A principios de este año el euro se intercambiaba a 1.14 contra el dólar estadounidense, la inflación general en EE. UU. estaba en el 7,5% y en Europa al 5,1%. En tan solo siete meses la inflación que padecemos, tanto los estadounidenses como los europeos, ronda el 8,6%. Curiosamente, ante el mismo nivel de inflación vemos cómo se articulan respuestas que difieren notablemente en términos de intensidad. La Reserva Federal comenzó con su normalización monetaria en marzo de este año, y si bien el inicio fue lento, ahora lleva a cabo subidas de tasas de interés del 0,75% en cada reunión, planteando como meta alcanzar el nivel del 3,4% para finales de este mismo año. Además, ha comenzado a reducir el balance de deuda adquirido durante la última década a un ritmo de cincuenta mil millones mensuales, pero eso solo para abrir boca, ya que a partir de septiembre de este año pretende subirlo hasta los 95.000 millones al mes. Por su parte, el BCE ha anunciado su intención de subir las tasas de interés por primera vez en más de una década en 0,25%, lo que dejará el tipo de interés en el -0,25%. Todo apunta a que habrá que esperar al último trimestre de este año para tener tasas de interés positivas pese a tener una inflación descontrolada. Respecto a la deuda adquirida por el Banco Central Europeo, no pretenden seguir los pasos de la FED, es decir, reducir el balance, sino tan solo mantenerlo estable en el entorno de los nueve billones de dólares actuales.

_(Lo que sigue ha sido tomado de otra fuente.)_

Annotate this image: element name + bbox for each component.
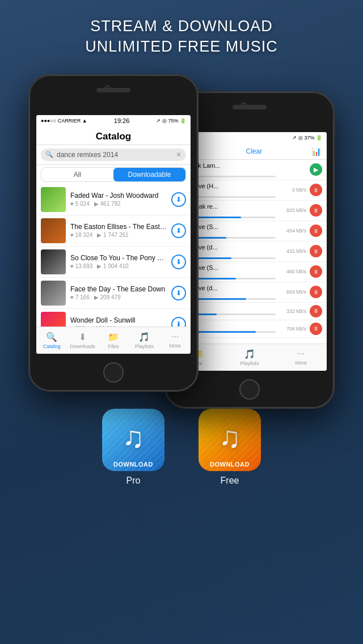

Cuando dos bloques económicos tan relevantes como son EE. UU. y Europa enfrentan de modo tan distinto el mismo problema de inflación, es inevitable que pasen cosas como la que estamos viviendo en la cotización de la divisa euro frente al dólar. El euro se ha depreciado un 14% contra la divisa americana en menos de siete meses, lo que a priori no tendría por qué ser malo en un contexto de desaceleración económica global, ya que permite que nuestros productos sean más competitivos en el exterior. Sin embargo, hay dos peculiaridades que hacen que un euro débil no sea bueno para nosotros. En primer lugar, hay que señalar que la balanza comercial, que durante muchos años arrojaba superávit, ahora es deficitaria, es decir, que el valor de nuestras importaciones supera al de nuestras exportaciones, y, por tanto, un euro débil nos hace daño, en lugar de ayudarnos. En segundo lugar, no podemos olvidar que el principal problema que tenemos sobre la mesa en el plano económico es una inflación desbocada, y que casi la mitad de ese problema lo generan los precios de la energía. Por desgracia, el precio de las materias primas cotiza en dólares, o, dicho de otra manera, la depreciación del euro encarece el precio de la materia prima que compramos. Por tanto, si el petróleo ha subido un 27% desde principios de este año en dólares, para nosotros, los europeos, la subida real ha sido de un 41%, ya que lo pagamos con un euro que se ha depreciado un catorce por ciento en lo que llevamos de año contra el dólar. Este ejercicio habría que hacerlo con el gas natural, los cereales y en general cualquier materia prima esencial para la actividad económica que desarrollamos. Este problema que vivimos en Europa también lo comparten las economías emergentes donde la depreciación del valor de sus divisas contra el dólar aun es mayor, lo que encarece sus importaciones, consolida niveles de inflación cada vez mayores, y aumentan sus cotas de endeudamiento denominado en dólares.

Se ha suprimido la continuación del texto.